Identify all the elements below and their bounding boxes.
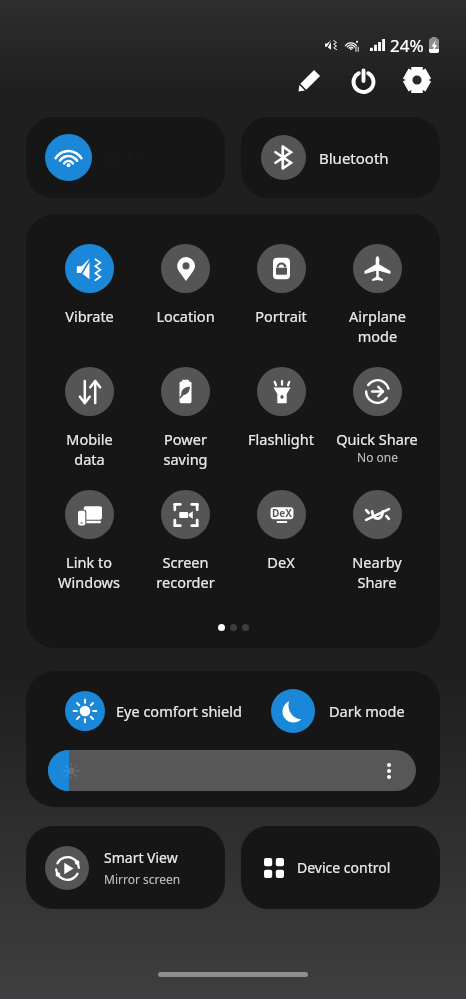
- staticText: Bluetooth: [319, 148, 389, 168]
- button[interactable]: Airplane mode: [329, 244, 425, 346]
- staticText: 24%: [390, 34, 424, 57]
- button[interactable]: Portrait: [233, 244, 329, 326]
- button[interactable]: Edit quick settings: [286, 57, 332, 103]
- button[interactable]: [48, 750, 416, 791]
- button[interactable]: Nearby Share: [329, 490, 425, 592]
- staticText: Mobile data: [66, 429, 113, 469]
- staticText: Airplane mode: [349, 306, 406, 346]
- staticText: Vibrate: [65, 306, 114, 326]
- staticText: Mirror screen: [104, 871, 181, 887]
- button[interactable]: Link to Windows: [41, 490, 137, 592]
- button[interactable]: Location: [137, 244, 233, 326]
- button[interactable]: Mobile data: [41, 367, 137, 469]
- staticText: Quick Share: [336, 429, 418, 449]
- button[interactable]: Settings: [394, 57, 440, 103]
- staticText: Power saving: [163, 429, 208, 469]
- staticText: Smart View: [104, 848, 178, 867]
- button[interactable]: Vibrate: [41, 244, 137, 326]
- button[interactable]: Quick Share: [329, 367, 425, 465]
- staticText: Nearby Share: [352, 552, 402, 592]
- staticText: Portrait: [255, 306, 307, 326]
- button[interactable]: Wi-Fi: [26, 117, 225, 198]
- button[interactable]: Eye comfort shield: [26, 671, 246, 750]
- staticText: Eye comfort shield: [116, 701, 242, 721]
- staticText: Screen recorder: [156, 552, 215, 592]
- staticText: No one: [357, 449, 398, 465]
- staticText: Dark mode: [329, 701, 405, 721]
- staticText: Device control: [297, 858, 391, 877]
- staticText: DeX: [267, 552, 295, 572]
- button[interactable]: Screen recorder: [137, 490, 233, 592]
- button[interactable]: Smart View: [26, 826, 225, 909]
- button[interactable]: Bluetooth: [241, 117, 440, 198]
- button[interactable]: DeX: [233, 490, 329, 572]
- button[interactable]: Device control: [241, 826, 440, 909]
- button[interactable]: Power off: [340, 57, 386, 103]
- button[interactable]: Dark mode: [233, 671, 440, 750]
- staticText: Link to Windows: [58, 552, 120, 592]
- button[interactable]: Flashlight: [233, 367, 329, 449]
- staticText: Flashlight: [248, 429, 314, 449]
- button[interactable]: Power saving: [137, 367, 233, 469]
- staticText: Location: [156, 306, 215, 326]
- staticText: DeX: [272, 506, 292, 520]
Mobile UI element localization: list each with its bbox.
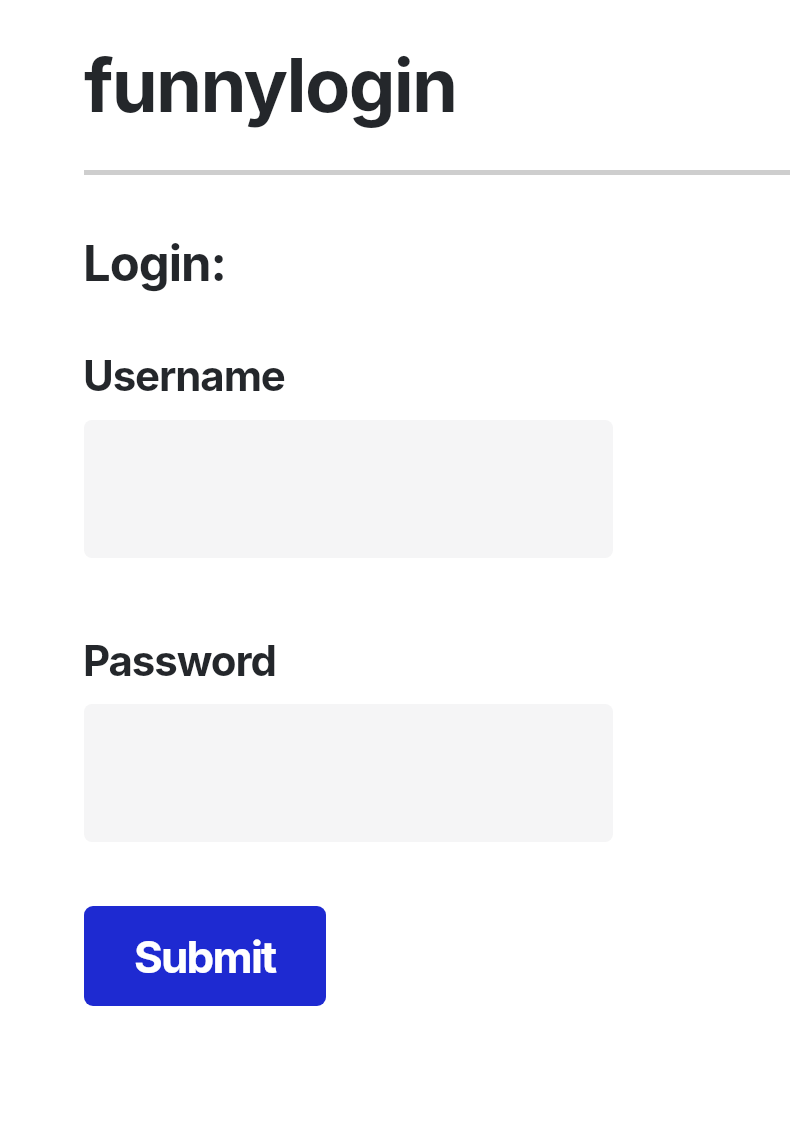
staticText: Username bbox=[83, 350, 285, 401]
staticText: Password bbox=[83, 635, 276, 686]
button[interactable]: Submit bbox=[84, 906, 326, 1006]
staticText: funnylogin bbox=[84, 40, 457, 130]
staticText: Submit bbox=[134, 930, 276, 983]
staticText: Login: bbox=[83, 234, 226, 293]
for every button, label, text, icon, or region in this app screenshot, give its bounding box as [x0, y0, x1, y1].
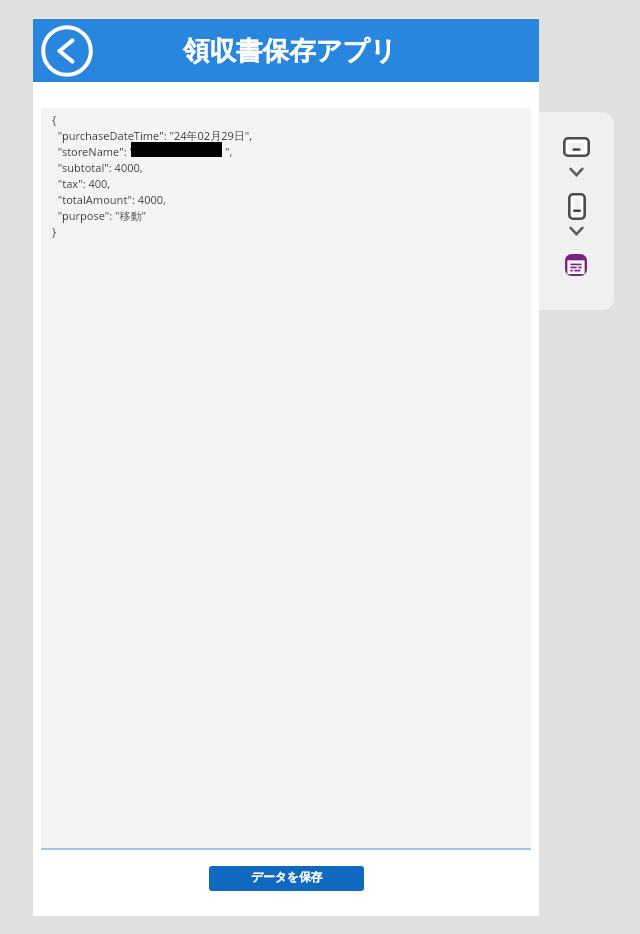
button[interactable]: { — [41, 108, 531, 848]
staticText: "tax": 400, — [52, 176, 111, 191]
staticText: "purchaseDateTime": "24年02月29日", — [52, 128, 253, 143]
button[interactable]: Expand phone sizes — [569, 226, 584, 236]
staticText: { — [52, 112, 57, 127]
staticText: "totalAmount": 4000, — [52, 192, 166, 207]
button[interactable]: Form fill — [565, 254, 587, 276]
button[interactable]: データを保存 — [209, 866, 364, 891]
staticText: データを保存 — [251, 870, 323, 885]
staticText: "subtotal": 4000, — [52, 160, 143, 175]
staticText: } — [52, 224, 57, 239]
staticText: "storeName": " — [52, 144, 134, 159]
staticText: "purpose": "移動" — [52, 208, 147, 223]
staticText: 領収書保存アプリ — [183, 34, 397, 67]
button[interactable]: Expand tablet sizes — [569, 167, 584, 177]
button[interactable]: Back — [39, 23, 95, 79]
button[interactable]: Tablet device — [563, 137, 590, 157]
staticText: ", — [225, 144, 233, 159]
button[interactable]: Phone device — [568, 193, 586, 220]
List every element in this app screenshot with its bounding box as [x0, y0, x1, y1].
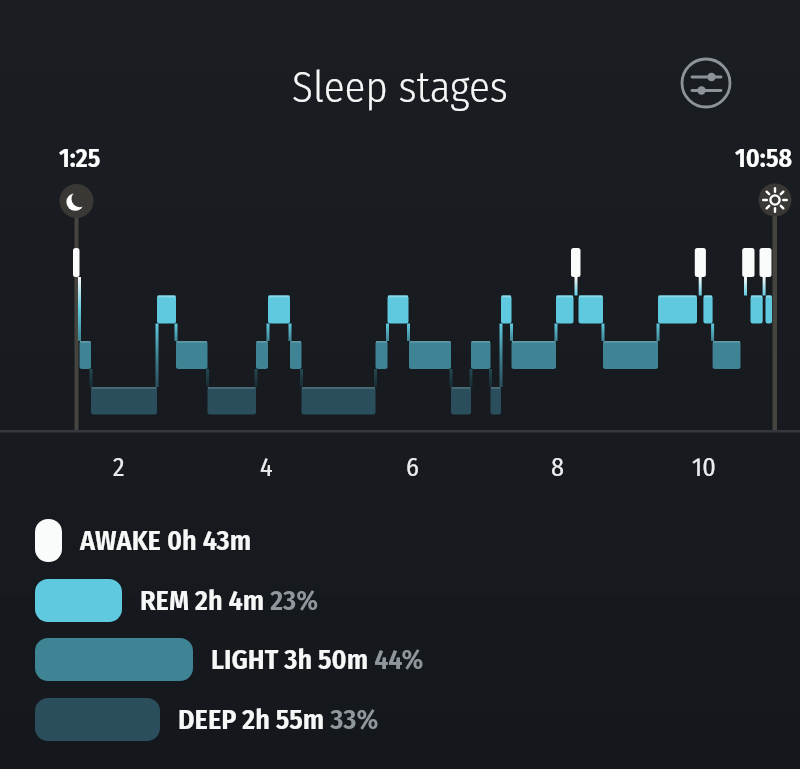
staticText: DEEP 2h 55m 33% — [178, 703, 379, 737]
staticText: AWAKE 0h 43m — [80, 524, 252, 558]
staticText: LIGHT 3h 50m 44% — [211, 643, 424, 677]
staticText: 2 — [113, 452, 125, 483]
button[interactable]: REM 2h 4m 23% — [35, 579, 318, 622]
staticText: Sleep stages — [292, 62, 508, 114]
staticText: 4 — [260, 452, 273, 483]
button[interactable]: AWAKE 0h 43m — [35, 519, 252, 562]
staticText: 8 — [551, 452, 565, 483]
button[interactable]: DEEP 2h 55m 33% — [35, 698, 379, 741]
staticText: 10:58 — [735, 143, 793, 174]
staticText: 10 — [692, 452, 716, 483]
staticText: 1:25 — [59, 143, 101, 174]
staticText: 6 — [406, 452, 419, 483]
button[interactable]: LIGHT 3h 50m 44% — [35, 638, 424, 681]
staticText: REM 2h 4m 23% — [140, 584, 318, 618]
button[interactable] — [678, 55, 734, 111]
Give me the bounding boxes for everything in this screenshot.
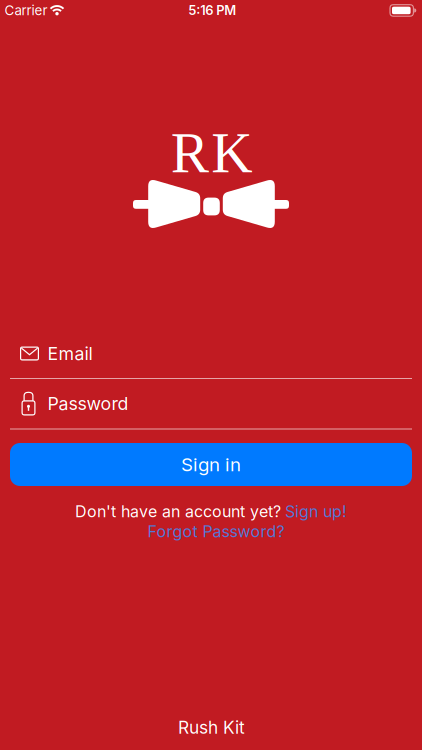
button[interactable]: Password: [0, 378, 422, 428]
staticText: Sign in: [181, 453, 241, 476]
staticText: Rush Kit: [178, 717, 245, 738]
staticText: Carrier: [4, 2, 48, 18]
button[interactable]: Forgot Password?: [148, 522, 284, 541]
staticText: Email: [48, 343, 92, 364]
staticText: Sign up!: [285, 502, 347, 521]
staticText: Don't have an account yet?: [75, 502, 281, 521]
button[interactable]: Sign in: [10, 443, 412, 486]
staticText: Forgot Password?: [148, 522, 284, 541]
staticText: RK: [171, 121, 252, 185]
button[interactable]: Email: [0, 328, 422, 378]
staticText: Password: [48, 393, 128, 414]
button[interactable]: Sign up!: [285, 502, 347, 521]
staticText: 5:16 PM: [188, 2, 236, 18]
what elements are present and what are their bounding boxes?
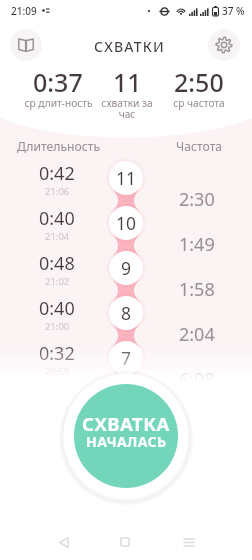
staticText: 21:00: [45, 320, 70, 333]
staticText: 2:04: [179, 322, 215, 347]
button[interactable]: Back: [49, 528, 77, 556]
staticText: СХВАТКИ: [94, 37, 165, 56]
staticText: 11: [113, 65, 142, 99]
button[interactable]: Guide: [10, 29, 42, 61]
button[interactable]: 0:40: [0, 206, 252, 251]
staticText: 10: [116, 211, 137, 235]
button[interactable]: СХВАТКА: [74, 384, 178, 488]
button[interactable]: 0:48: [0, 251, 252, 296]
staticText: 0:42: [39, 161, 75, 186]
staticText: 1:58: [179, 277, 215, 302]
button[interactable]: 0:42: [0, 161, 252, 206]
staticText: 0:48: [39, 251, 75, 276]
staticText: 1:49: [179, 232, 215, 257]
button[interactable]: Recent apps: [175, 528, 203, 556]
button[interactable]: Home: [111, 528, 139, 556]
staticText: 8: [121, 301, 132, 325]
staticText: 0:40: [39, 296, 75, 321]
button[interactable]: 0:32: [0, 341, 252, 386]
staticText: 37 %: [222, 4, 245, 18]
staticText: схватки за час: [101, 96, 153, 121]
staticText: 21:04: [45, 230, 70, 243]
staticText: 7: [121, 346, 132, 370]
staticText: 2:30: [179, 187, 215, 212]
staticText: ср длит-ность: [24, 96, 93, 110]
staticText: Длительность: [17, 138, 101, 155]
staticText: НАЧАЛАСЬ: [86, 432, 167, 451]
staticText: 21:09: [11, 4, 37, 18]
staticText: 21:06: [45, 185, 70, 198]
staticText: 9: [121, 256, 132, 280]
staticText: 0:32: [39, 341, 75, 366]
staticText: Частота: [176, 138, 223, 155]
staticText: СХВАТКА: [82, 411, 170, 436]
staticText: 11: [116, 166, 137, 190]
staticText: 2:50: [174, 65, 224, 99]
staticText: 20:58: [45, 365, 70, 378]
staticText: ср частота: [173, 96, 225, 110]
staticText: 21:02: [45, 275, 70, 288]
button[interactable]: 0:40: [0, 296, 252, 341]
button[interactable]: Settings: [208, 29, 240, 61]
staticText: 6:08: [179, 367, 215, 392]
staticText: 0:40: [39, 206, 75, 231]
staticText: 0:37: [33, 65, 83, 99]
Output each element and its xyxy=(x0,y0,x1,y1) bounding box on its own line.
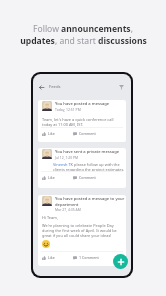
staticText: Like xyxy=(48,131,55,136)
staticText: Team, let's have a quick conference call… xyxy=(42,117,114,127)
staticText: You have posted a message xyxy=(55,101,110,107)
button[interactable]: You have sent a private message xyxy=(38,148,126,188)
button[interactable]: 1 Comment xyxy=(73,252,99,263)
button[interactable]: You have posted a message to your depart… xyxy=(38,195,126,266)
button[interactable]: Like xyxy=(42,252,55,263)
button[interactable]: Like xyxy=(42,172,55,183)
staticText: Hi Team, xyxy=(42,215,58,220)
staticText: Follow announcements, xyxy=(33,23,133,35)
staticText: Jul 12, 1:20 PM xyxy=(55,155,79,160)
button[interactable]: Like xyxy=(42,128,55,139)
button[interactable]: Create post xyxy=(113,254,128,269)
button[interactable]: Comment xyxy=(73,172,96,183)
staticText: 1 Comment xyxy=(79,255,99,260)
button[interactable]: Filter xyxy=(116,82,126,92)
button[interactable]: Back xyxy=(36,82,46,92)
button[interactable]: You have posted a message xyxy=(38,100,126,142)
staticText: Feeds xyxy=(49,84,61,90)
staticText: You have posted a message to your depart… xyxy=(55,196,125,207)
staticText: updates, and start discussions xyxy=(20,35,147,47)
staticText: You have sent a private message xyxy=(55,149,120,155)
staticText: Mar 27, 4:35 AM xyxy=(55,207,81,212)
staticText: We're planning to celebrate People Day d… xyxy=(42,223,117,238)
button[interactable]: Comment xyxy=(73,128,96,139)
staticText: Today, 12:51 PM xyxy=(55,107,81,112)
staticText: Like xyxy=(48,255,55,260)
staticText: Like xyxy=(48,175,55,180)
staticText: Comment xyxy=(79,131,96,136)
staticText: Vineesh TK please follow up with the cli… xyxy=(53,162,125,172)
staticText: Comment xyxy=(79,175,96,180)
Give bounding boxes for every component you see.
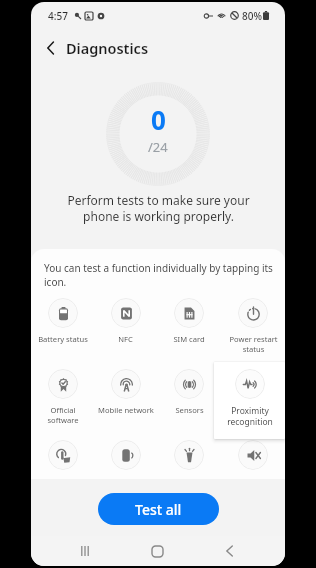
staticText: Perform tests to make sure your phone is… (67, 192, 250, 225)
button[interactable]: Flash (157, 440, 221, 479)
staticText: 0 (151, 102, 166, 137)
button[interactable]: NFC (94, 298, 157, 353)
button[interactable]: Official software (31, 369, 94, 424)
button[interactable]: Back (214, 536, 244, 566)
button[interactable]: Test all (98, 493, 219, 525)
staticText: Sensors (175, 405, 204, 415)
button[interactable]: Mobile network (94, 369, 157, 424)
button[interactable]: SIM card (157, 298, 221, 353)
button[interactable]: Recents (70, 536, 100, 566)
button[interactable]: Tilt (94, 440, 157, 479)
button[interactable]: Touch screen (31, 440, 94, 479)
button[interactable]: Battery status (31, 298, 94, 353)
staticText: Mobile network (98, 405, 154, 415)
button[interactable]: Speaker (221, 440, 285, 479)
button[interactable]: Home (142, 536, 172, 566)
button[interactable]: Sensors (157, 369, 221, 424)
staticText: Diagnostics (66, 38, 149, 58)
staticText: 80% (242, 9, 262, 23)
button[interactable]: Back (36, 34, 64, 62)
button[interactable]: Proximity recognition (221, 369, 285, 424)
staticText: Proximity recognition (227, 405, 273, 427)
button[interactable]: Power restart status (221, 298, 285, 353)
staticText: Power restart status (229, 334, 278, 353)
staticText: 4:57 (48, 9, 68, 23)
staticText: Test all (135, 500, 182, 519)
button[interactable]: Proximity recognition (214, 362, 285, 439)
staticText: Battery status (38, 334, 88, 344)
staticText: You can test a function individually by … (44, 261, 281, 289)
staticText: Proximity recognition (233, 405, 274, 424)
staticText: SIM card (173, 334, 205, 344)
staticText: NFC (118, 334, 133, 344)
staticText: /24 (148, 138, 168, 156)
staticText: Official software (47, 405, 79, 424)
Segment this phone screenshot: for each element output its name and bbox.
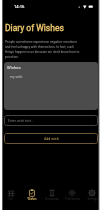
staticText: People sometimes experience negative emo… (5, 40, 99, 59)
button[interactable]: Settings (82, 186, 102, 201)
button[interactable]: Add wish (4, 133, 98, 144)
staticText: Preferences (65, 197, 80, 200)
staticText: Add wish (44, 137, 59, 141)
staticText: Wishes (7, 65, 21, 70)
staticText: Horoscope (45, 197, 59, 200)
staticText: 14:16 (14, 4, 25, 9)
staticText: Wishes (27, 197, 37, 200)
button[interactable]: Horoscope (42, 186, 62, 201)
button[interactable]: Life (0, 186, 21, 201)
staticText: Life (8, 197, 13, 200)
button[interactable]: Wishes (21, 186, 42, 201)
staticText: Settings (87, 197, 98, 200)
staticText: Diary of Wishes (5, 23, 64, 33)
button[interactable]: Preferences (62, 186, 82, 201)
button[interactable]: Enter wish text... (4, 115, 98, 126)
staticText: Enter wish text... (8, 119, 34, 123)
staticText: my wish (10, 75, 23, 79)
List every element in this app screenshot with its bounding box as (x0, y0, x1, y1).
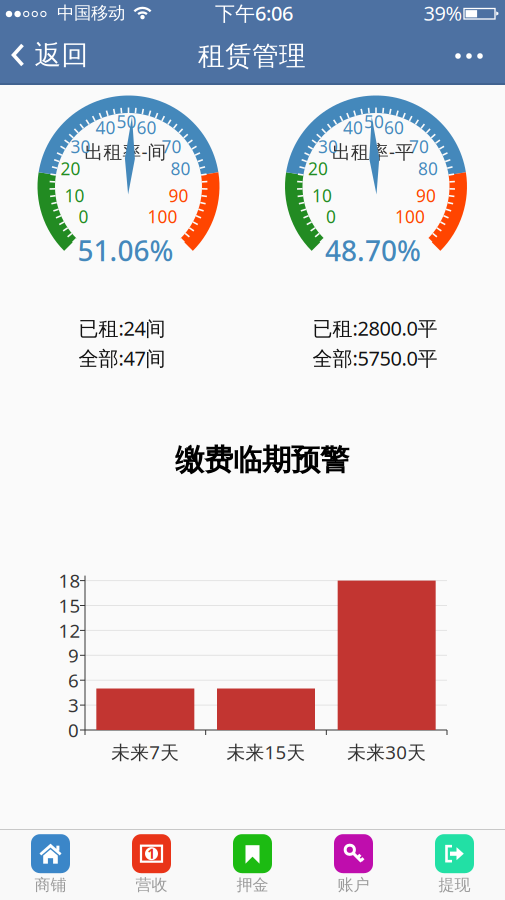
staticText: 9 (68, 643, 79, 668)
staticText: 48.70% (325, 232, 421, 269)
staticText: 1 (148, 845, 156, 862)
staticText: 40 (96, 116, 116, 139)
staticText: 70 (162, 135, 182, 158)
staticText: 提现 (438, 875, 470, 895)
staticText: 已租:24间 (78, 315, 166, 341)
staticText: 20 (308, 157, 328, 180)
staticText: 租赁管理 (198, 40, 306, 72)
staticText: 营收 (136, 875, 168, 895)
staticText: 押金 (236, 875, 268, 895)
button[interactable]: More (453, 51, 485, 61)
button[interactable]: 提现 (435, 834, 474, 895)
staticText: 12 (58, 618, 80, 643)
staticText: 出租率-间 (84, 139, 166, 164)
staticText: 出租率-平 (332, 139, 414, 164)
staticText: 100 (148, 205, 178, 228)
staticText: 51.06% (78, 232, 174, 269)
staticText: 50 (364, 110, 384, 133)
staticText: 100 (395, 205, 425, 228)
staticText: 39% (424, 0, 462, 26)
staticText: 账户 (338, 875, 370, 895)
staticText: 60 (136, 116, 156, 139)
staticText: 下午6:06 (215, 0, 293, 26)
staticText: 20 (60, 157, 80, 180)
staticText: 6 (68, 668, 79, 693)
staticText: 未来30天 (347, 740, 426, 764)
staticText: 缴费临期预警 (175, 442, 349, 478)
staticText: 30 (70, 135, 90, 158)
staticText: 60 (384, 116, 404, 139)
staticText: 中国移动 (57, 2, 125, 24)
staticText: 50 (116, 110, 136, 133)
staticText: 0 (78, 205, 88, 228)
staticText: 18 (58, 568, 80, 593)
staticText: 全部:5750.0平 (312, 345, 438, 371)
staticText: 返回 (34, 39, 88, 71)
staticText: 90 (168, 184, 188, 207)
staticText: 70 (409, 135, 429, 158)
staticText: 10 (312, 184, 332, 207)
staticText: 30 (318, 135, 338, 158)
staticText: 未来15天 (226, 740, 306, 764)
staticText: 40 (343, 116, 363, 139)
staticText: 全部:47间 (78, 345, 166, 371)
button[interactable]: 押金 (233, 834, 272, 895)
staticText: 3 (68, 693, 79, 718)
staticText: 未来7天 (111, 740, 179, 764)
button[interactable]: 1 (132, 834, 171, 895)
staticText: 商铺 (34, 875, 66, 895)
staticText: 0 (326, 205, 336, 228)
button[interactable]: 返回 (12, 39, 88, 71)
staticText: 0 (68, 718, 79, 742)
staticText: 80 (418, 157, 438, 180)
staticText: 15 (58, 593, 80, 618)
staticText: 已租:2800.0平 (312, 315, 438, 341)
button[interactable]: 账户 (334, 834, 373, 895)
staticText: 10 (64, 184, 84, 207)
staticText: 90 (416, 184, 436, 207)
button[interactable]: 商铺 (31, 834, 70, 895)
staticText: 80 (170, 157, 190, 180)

WHAT NEEDS TO BE DONE ->
Wherever a line contains the string "Location", copy that line from the data.

ANSWER BOX ->
- button[interactable]: Location: [137, 244, 233, 326]
- staticText: Location: [156, 306, 215, 326]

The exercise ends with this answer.